“I don’t know nothin’ about th’ workin’ o’ your mind, Mr. Beebe,” said Mrs. Brown, “I said gaiters as plain as day—and do hurry!” She whipped the ends of her shawl impatiently around her gaunt figure.

“I d’no’s I have any gaiters—that is—that’ll fit you,” said the little shoemaker, putting the “number sixes” into their box, and slowly fitting on the cover. “P’raps I have a pair on the lower shelf.” He got down laboriously from the ladder, put it in the corner and began to rummage his stock.

“An’ there’s my bread waitin’ to go in th’ oven, an’ I’ve got cake to bake for the sewin’ s’ciety,—do hurry, Mr. Beebe.”

“I s’pose they’ve got to have rubber sides,” mused Mr. Beebe, getting down on his knees, to explore behind the chintz curtains that fell from the lowest shelf.

“Why, of course,” said Mrs. Brown, impatiently, “gaiters is gaiters, ain’t they? An’ I never saw a pair without them rubber sides to ’em, did you, Mr. Beebe?”

“I d’no’s I did,” said the little shoemaker, his head under the curtain. “Well, now here’s a pair, I do believe,” and he dragged out a box, whipped off the cover and disclosed a pair with elastic sides. “Them’s Congress gaiters,” he said, “an’ they look as if they’d fit like your skin.”

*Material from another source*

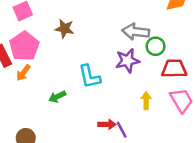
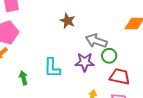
brown star: (65, 29) -> (67, 21), moved
green arrow: (57, 97) -> (23, 78), turned 88

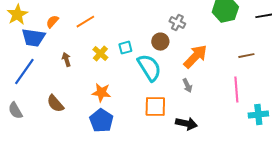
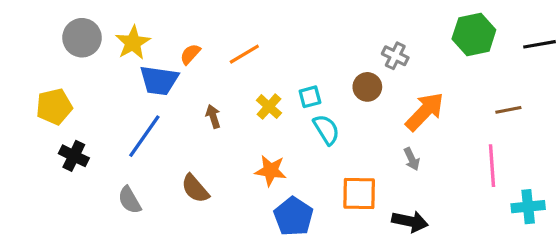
cyan semicircle: (149, 68) -> (326, 130), moved, size x0.7
blue pentagon: (101, 121) -> (294, 216), moved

“I’m sure I hope so,” said Mrs. Brown, putting out her generous foot. “An’ do hurry an’ try ’em on, for mercy’s sakes!”

“I’m hurryin’ as fast as I can,” said Mr. Beebe, coming over to the bench where the customers always sat for the shoes to be tried on, “but you’ve upset me so about that bad news. Sho’ now!—to think that anythin’ should happen to the little brown house folks.”

“What’s that—what’s that, Pa?” Mrs. Beebe’s head appeared in the doorway between the little shop and the sitting-room. She had been frying doughnuts and she carried one in now on a blue plate, as she always did while they were nice and hot. “What’s th’ matter with th’ little brown house folks? Oh, how do you do, Mis Brown?”

Mrs. Brown’s nose wrinkled up appreciatively at sight of the doughnut.